[Source data]
Segment Open
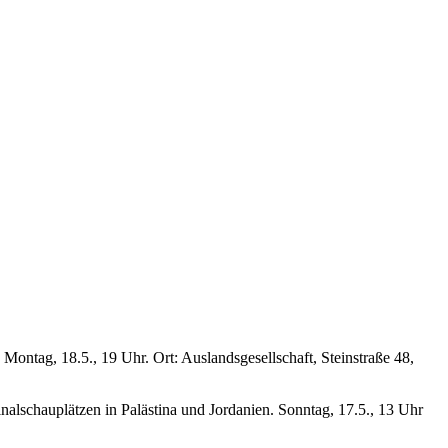
 Montag, 18.5., 19 Uhr. Ort: Auslandsgesellschaft, Steinstraße 48,
alschauplätzen in Palästina und Jordanien. Sonntag, 17.5., 13 Uhr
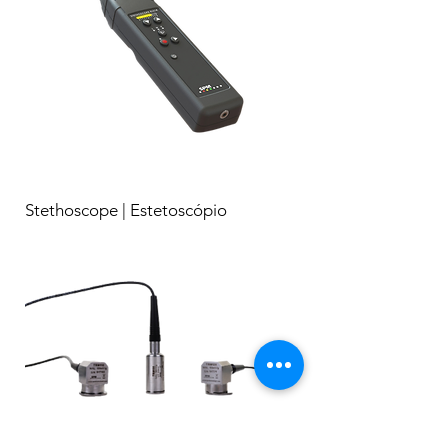
Stethoscope | Estetoscópio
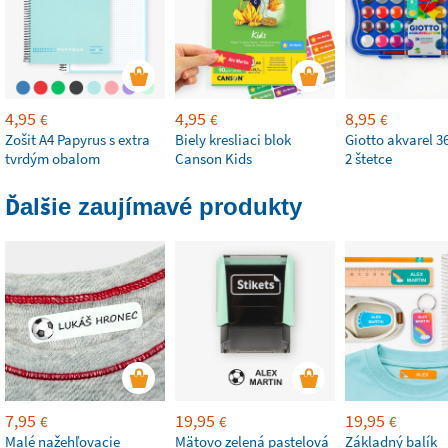
4,95
4,95
8,95
€
€
€
Zošit A4 Papyrus s extra
Biely kresliaci blok
Giotto akvarel 36
tvrdým obalom
Canson Kids
2 štetce
Ďalšie zaujímavé produkty
7,95
19,95
19,95
€
€
€
Malé nažehľovacie
Mätovo zelená pastelová
Základný balík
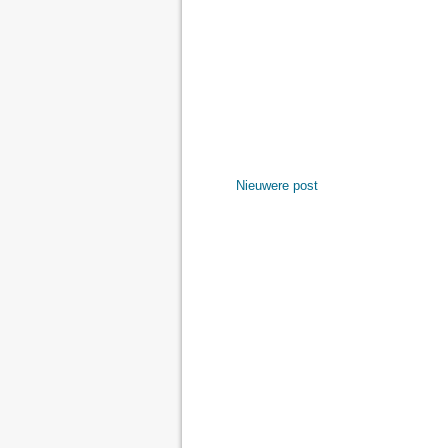
Nieuwere post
Segment Closed
- TASK PROMPT:
The result should be a precise copy of all the entries, free of pictures.

- SOLUTION TO THE PROBLEM:
 Montag, 18.5., 19 Uhr. Ort: Auslandsgesellschaft, Steinstraße 48,
alschauplätzen in Palästina und Jordanien. Sonntag, 17.5., 13 Uhr
Stethoscope | Estetoscópio
4,95
4,95
8,95
€
€
€
Zošit A4 Papyrus s extra
Biely kresliaci blok
Giotto akvarel 36
tvrdým obalom
Canson Kids
2 štetce
Ďalšie zaujímavé produkty
7,95
19,95
19,95
€
€
€
Malé nažehľovacie
Mätovo zelená pastelová
Základný balík
Nieuwere post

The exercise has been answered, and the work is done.